EPF Update 10

This past week I have been working on finalizing & refining the dataset of the pools in the overall ethereum network.
I foucused on Lido Finance, Binanace & Rocket Pool & few other smaller pools. Starting with Lido & Rocket pool, both staking pools have a complex system to identify their validators & address through which they deposited on the Eth2 deposit contract.
My initial approach to identify these pools was using the etherscan-label feature which gives an starting point. But these cannot be marked as authentic or reliable as anyone can label ay address on eherscan.
For both, Lido & Rocket pool, I manually extracted few address by quickly scanning through the displayed addresses & by reverse-sorting the addreses in my dataset in which the 'To' address was not the deposit contract.
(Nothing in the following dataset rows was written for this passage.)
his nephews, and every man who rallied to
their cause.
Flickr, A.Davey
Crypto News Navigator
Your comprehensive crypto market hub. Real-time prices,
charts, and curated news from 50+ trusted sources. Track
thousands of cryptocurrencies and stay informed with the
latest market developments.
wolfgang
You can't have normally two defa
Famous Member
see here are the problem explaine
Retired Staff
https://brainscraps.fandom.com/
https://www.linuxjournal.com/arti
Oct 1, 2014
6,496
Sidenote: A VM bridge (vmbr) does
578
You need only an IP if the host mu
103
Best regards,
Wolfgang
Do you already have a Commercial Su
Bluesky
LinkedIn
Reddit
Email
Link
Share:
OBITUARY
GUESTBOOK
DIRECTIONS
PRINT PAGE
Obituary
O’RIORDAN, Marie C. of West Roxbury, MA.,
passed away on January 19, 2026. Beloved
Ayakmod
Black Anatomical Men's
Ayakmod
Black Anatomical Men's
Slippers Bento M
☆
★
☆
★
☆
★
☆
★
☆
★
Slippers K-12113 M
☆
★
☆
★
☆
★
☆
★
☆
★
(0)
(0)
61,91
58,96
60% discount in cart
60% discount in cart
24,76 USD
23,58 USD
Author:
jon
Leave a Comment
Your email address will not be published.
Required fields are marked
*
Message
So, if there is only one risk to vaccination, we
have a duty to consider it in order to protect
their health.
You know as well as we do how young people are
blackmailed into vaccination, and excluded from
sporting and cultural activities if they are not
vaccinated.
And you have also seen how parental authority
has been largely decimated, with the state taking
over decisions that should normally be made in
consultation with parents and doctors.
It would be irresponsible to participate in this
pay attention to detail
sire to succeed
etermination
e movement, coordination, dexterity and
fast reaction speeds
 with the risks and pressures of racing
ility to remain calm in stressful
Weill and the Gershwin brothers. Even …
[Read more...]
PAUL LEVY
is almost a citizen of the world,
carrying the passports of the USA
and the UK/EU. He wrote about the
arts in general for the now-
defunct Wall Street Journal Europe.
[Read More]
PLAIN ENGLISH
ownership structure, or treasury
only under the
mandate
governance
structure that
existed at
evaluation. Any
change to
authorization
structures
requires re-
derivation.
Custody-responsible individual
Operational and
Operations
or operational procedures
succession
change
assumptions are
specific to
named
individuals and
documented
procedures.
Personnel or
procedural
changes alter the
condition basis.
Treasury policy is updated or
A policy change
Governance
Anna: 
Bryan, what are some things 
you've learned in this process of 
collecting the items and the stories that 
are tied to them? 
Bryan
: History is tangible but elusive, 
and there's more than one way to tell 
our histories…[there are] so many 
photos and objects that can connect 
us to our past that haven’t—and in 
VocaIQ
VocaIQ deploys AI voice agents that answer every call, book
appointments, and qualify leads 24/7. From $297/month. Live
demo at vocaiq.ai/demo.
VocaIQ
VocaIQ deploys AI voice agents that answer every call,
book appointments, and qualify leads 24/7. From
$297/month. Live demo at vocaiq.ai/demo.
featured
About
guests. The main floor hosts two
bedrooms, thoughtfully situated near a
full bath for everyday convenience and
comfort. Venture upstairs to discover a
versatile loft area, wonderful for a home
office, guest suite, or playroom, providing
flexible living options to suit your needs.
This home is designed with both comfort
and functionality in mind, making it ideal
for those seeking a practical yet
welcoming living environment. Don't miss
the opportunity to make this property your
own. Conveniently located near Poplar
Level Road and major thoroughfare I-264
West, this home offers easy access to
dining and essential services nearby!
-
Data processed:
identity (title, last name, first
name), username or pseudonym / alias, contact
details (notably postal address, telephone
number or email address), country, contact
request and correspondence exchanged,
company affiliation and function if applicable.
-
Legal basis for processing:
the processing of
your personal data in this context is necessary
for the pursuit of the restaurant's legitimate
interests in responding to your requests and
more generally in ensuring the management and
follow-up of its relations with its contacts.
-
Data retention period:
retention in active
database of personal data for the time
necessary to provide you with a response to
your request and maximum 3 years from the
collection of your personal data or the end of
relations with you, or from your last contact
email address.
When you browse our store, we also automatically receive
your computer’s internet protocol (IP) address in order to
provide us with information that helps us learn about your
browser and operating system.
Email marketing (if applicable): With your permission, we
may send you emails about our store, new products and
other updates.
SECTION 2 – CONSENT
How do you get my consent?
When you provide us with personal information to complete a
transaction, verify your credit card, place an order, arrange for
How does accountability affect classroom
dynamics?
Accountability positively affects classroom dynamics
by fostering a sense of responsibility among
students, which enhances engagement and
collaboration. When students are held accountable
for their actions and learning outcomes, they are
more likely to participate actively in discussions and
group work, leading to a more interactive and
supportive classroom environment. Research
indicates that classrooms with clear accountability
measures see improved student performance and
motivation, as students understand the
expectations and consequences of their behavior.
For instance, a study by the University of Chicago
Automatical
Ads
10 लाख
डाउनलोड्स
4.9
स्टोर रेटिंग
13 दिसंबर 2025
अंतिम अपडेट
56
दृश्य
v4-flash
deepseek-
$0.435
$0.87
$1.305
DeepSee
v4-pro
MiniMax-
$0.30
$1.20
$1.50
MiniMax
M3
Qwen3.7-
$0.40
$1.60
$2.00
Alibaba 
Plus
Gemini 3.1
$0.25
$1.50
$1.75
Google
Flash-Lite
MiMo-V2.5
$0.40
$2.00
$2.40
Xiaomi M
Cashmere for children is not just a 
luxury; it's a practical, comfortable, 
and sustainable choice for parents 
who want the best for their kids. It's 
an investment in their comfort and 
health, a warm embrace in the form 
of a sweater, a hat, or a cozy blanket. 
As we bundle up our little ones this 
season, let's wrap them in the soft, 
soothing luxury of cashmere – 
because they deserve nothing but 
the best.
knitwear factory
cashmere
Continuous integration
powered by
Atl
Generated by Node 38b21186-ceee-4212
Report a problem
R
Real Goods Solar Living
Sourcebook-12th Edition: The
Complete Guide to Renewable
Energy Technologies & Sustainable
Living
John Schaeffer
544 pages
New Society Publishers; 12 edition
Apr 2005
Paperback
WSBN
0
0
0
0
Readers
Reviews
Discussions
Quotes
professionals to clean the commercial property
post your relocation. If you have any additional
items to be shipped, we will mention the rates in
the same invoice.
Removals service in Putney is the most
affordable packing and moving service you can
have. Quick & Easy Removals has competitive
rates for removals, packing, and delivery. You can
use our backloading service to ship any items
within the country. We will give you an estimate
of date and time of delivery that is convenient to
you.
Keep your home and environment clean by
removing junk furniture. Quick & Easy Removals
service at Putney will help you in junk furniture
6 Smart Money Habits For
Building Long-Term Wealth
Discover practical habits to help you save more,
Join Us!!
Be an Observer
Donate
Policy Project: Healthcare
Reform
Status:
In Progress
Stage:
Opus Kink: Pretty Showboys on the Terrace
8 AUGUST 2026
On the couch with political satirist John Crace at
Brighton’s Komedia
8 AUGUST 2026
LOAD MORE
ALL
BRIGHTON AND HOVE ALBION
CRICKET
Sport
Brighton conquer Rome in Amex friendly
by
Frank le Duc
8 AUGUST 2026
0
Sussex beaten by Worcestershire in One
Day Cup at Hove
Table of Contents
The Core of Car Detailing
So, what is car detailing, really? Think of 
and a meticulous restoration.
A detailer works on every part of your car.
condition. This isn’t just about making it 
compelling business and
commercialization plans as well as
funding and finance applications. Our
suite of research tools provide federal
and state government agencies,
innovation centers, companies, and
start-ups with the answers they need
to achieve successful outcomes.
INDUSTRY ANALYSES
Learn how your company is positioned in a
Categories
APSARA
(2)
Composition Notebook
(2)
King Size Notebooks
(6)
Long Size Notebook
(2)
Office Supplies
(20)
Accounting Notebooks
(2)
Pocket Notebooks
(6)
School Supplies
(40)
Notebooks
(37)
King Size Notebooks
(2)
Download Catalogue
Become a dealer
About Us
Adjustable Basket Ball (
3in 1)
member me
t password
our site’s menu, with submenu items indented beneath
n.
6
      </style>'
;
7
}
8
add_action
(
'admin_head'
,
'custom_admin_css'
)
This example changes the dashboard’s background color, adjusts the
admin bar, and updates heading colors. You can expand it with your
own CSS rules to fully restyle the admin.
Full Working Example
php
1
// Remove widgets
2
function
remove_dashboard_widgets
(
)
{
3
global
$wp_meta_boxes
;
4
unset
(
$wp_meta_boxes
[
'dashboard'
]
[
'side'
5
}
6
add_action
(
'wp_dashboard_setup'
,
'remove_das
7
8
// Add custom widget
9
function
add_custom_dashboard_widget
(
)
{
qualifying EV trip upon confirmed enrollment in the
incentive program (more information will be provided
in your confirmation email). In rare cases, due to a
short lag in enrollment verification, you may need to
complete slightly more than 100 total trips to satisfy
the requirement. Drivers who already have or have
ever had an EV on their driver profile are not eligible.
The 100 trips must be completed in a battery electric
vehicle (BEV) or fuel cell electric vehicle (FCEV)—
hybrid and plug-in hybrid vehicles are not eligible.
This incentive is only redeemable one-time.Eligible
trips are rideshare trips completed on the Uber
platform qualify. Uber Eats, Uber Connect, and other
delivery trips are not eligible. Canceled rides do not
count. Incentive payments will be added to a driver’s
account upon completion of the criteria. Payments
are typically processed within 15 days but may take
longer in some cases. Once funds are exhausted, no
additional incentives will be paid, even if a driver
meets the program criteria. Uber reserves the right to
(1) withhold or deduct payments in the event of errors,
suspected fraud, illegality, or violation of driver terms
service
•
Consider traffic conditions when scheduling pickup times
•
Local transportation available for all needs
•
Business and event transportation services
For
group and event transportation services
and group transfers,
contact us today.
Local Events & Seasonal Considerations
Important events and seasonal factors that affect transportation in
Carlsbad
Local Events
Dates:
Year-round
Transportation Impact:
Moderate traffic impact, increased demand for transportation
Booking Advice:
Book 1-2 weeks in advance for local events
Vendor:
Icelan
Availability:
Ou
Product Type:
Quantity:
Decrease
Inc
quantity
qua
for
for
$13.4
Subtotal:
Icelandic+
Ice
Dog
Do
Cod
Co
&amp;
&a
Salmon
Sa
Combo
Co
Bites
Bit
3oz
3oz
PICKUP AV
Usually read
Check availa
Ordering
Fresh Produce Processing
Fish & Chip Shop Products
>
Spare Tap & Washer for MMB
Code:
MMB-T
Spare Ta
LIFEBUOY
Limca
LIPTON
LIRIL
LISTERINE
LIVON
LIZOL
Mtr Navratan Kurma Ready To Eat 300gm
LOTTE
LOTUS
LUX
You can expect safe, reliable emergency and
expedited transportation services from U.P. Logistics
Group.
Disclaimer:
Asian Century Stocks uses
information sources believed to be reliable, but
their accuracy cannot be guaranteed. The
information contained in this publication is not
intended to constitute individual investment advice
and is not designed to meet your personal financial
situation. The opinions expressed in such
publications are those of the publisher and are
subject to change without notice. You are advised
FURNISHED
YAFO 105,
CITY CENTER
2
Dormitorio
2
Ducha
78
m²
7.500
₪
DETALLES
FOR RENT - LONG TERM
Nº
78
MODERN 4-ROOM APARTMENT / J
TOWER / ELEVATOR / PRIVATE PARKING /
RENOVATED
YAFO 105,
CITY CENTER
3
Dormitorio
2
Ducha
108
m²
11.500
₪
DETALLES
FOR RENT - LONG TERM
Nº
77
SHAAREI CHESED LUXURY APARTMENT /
Then I dived deeper into the contracts for LIdo & rocket pool. Lido has a list of node operators i.e 30 at the time of writing from which which deposit to Eth2 contract. In their smart contract, they have a function that has two parameters,

  1. The index of node operator.
  2. The index of the deposit.
    This allows to get the node operator detail from which the addresses can be extracted by incrementing index. I quickly created a script to extract this information retrived the addresses which has a very low false positives.

Note: In my dataset, I identified a pattern that are normally used by major staking pools, that is they have a system of smart contracts that accepts Eth deposits & then batch submits the 32 ether to deposit contract. So, 'To' address will not always be the deposit contract. This will also help us to identify smaller pools.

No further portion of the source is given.